[Start of Attachment]
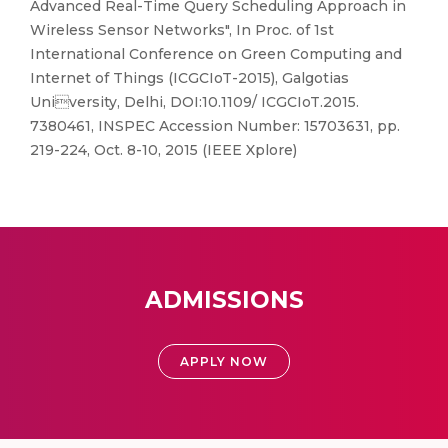
Advanced Real-Time Query Scheduling Approach in
Wireless Sensor Networks", In Proc. of 1st
International Conference on Green Computing and
Internet of Things (ICGCIoT-2015), Galgotias
University, Delhi, DOI:10.1109/ ICGCIoT.2015.
7380461, INSPEC Accession Number: 15703631, pp.
219-224, Oct. 8-10, 2015 (IEEE Xplore)
ADMISSIONS
APPLY NOW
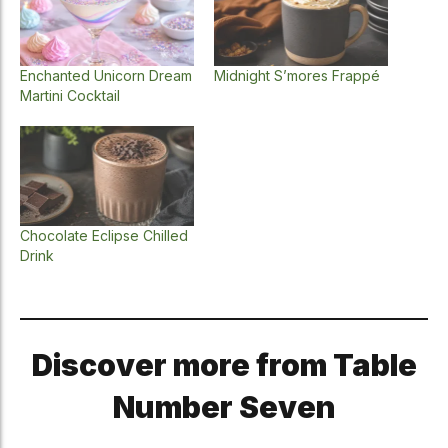
Enchanted Unicorn Dream
Midnight S’mores Frappé
Martini Cocktail
Chocolate Eclipse Chilled
Drink
Discover more from Table
Number Seven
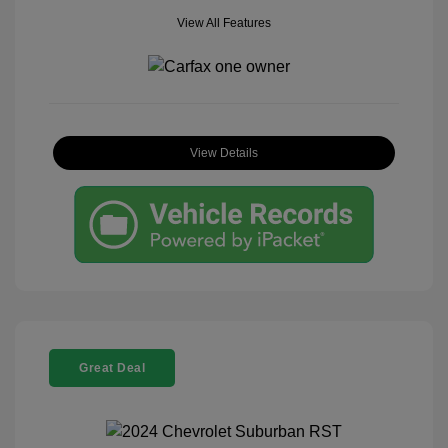
View All Features
View Details
Great Deal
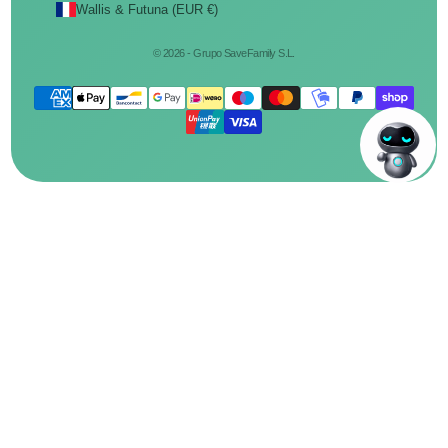
Wallis & Futuna (EUR €)
© 2026 - Grupo SaveFamily S.L.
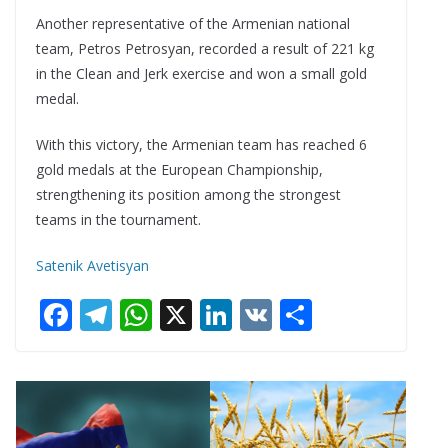
Another representative of the Armenian national
team, Petros Petrosyan, recorded a result of 221 kg
in the Clean and Jerk exercise and won a small gold
medal.
With this victory, the Armenian team has reached 6
gold medals at the European Championship,
strengthening its position among the strongest
teams in the tournament.
Satenik Avetisyan
F
T
W
X
Li
V
S
ac
el
h
n
K
h
e
e
at
k
ar
b
gr
s
e
e
o
a
A
dI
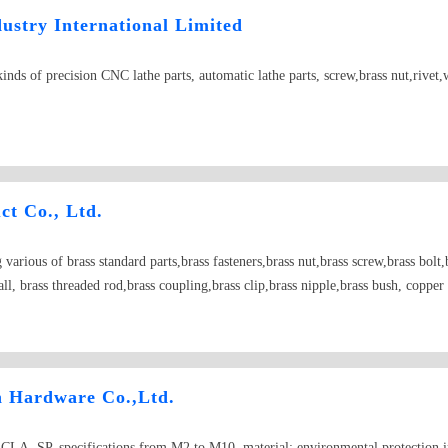
stry International Limited
kinds of precision CNC lathe parts, automatic lathe parts, screw,brass nut,rivet,
ct Co., Ltd.
arious of brass standard parts,brass fasteners,brass nut,brass screw,brass bolt,b
all, brass threaded rod,brass coupling,brass clip,brass nipple,brass bush, coppe
bronze nut,bronze screw, bronze washer, bronze spring washer
n Hardware Co.,Ltd.
, CLA, SP, specifications from M2 to M10, material: environmental protection ir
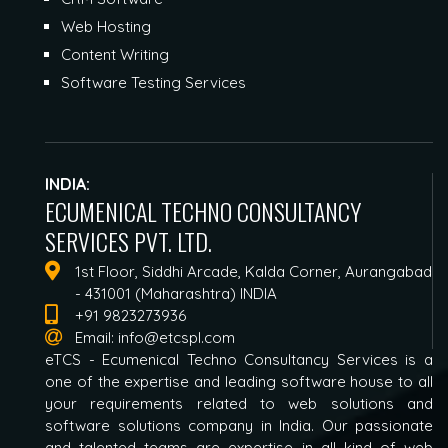
Web Hosting
Content Writing
Software Testing Services
INDIA:
ECUMENICAL TECHNO CONSULTANCY
SERVICES PVT. LTD.
1st Floor, Siddhi Arcade, Kalda Corner, Aurangabad
- 431001 (Maharashtra) INDIA
+91 9823273936
Email:
info@etcspl.com
eTCS - Ecumenical Techno Consultancy Services is a
one of the expertise and leading software house to all
your requirements related to web solutions and
software solutions company in India. Our passionate
and talented teams are expertise in all kind of web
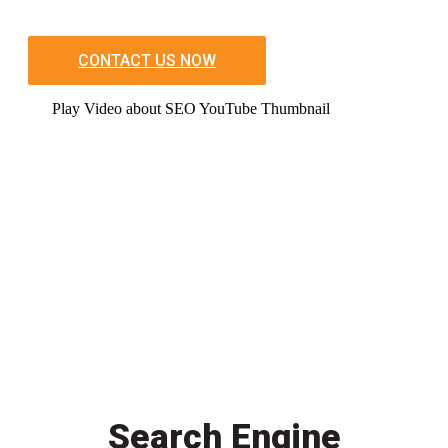
CONTACT US NOW
Play Video about SEO YouTube Thumbnail
Search Engine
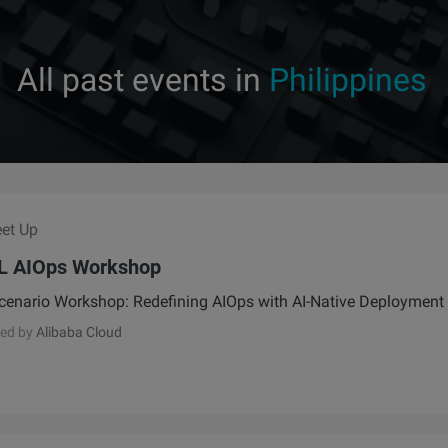
All past events in
Philippines
et Up
L AIOps Workshop
cenario Workshop: Redefining AIOps with AI-Native Deployment
ed by
Alibaba Cloud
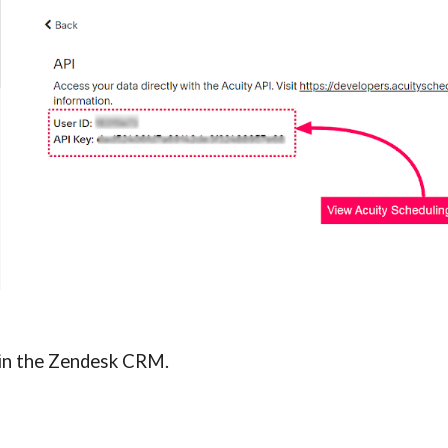
n in the Zendesk CRM.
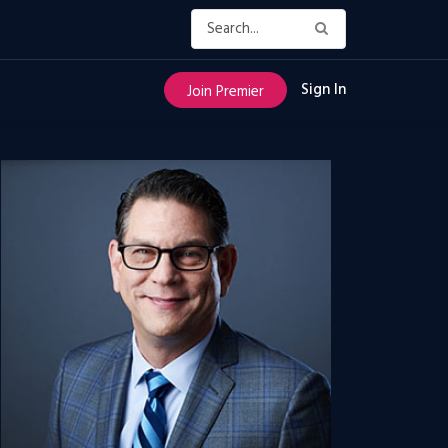
Sign In
Join Premier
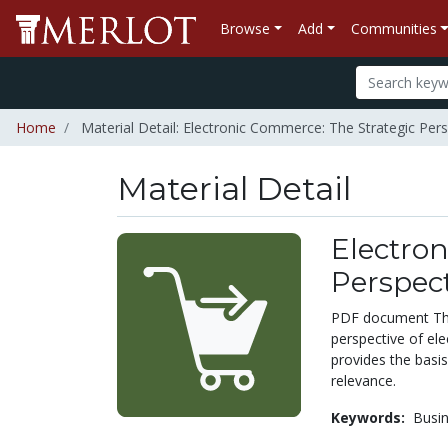
Browse
Add
Communities
Home
Material Detail: Electronic Commerce: The Strategic Pers
Material Detail
Electron
Perspect
PDF document This
perspective of ele
provides the basis
relevance.
Keywords:
Busi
[End of Attachment]
__About this task__: Among the lines above, the one with "Midnight S’mores Frappé" opens the part to repeat and the one with "Another representative of" closes it; repeat only that part exactly, with no pictures.

__Task response__:
Midnight S’mores Frappé
Martini Cocktail
Chocolate Eclipse Chilled
Drink
Discover more from Table
Number Seven
View All Features
View Details
Great Deal
Wallis & Futuna (EUR €)
© 2026 - Grupo SaveFamily S.L.
Another representative of the Armenian national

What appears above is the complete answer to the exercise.